Advancing gene therapy, debunking AR propaganda.

The promise of curing genetic diseases by replacing damaged genes with healthy ones is slowly becoming a reality. One recent story is the development of therapy in humans to reverse a form of childhood blindness called Leber congenital amaurosis, or LCA.

OregonLive reports on the story of Alexe Webb who, soon after birth, was diagnosed with LCA the most common cause of inherited blindness in children. Her doctor, Dr. Richard Weleber, said “With this trial, she has the opportunity to have much better vision. We hope the treatment is very durable, that it will last for many decades, even for life.”

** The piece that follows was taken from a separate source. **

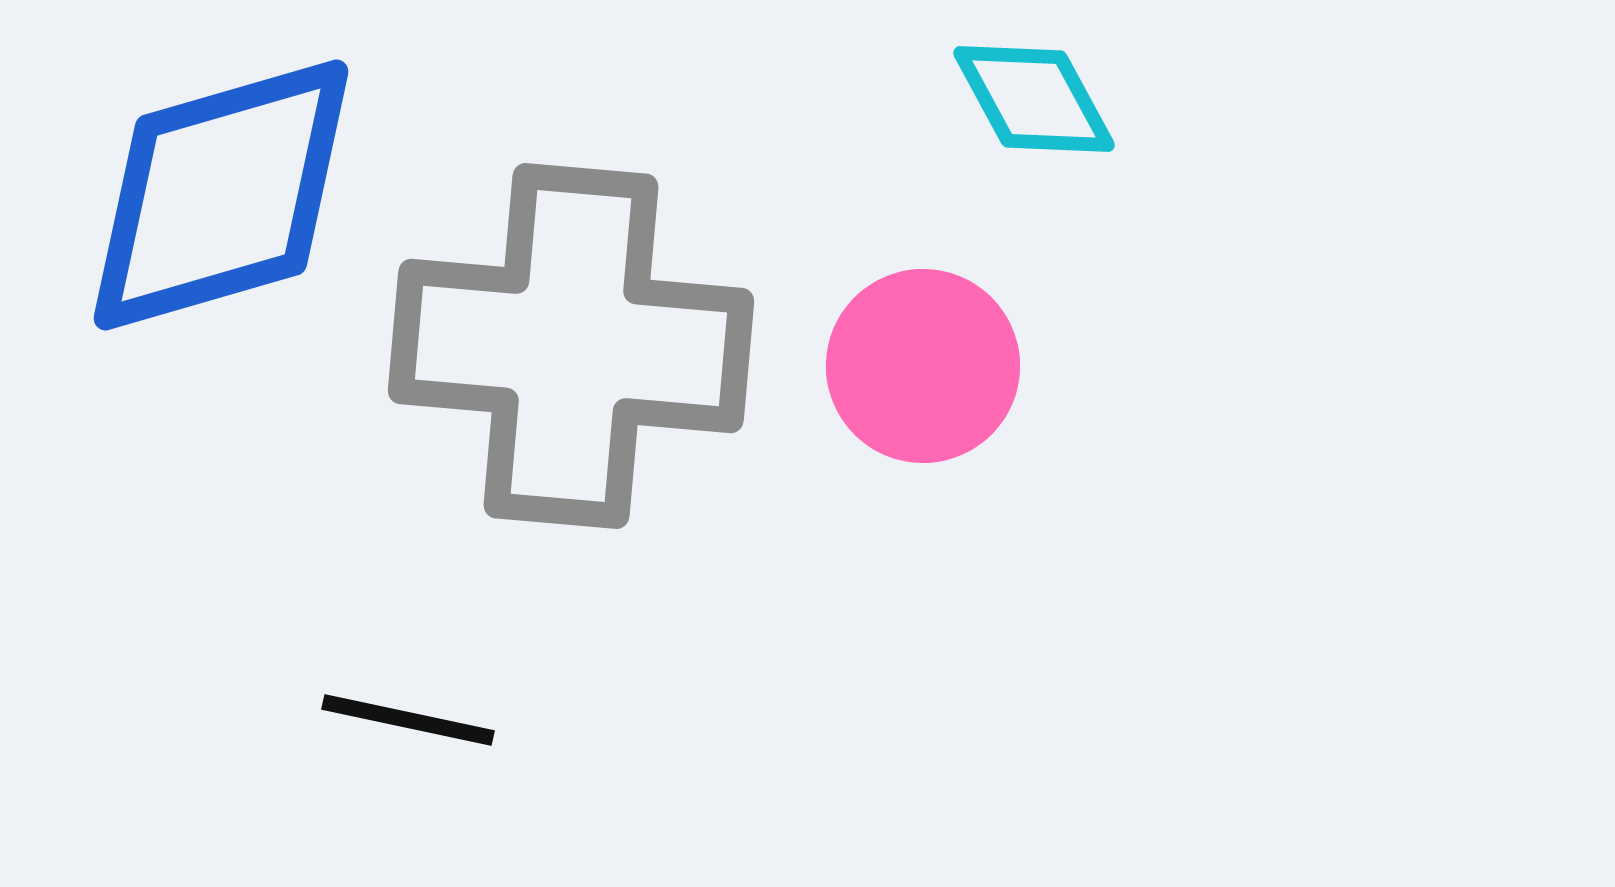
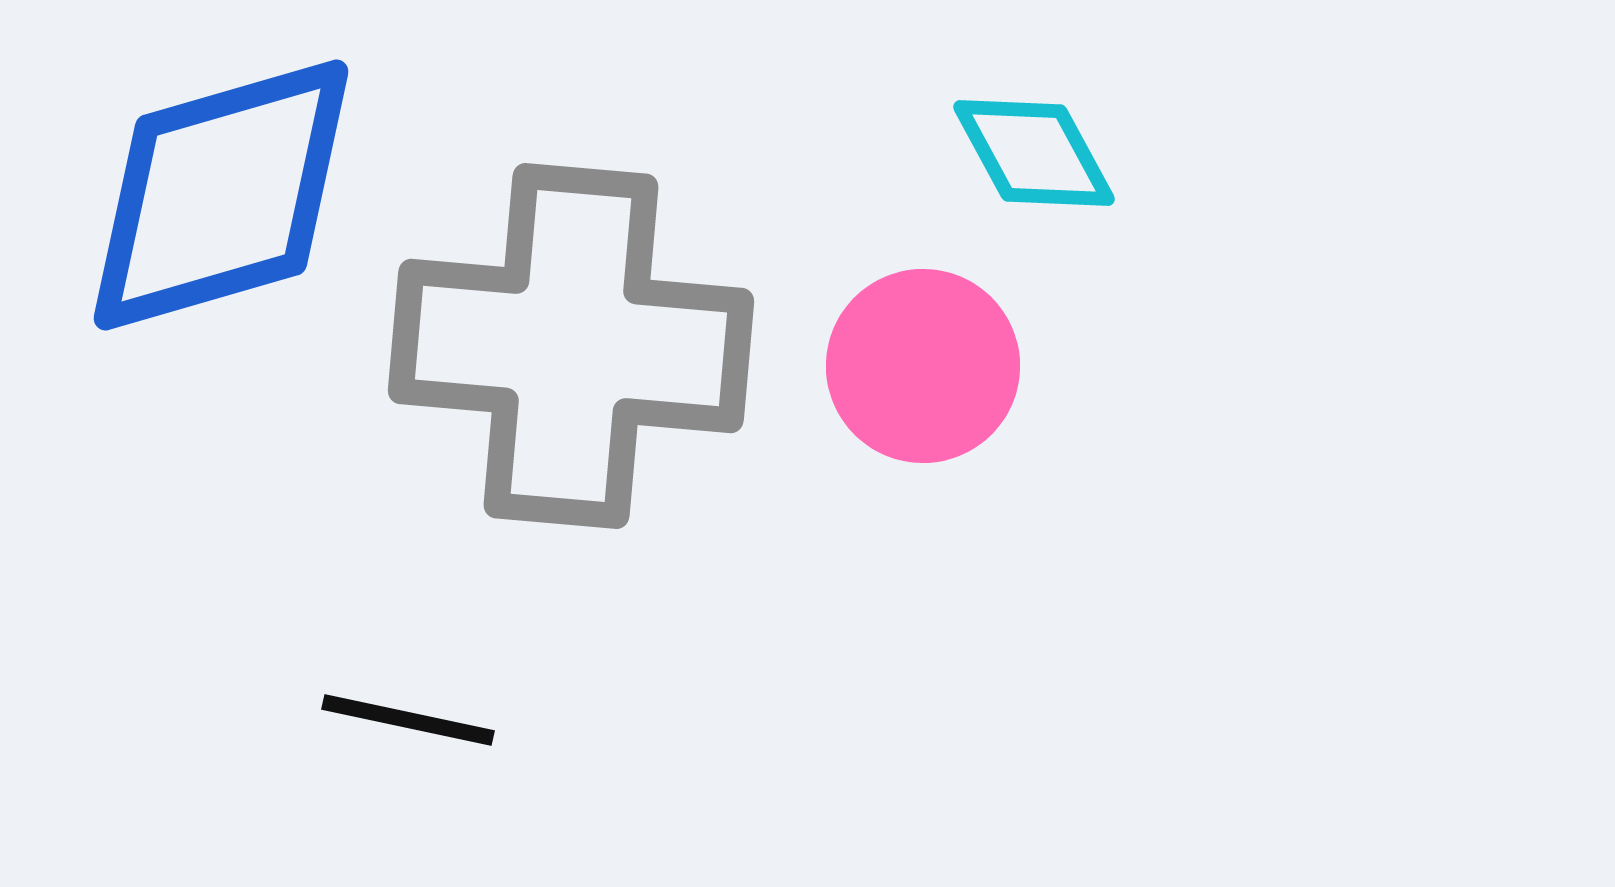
cyan diamond: moved 54 px down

As detailed at the National Eye Institute web site:

The groundbreaking clinical trials to restore vision in patients with LCA rest on 15 years of basic research with animals. Long before the gene transfer procedure could be tested in people, four critical milestones had to be met: the discovery of the RPE65 gene; creation of a mouse model that illustrates the gene’s functions and what happens when it’s missing; development of a safe way to carry healthy replacement genes to the target within the eye; and studies of the procedure in a large animal model — dogs.”


The report continues:

Dogs carrying a nearly identical mutation to Alexe’s were the first test subjects. Within two weeks of treatment, three nearly blind dogs were able to navigate with little problem, Dr. Jean Bennett, a professor of ophthalmology at the University of Pennsylvania Medical School in Philadelphia told the Journal of the American Medical Association in October. The effects of a single injection persisted for more than 10 years in the first dog treated. Researchers learned that retinal cells may be ideal targets for gene therapy because they don’t divide much, allowing replaced genes to persist.”


This isn’t the first time that this use of gene therapy to treat LCA has caught our attention, back in 2009 Anna Matynia wrote a piece which highlighted the value of the briard dog to this research. All in all it is a great example of how gene therapy is starting to change the face of medicine.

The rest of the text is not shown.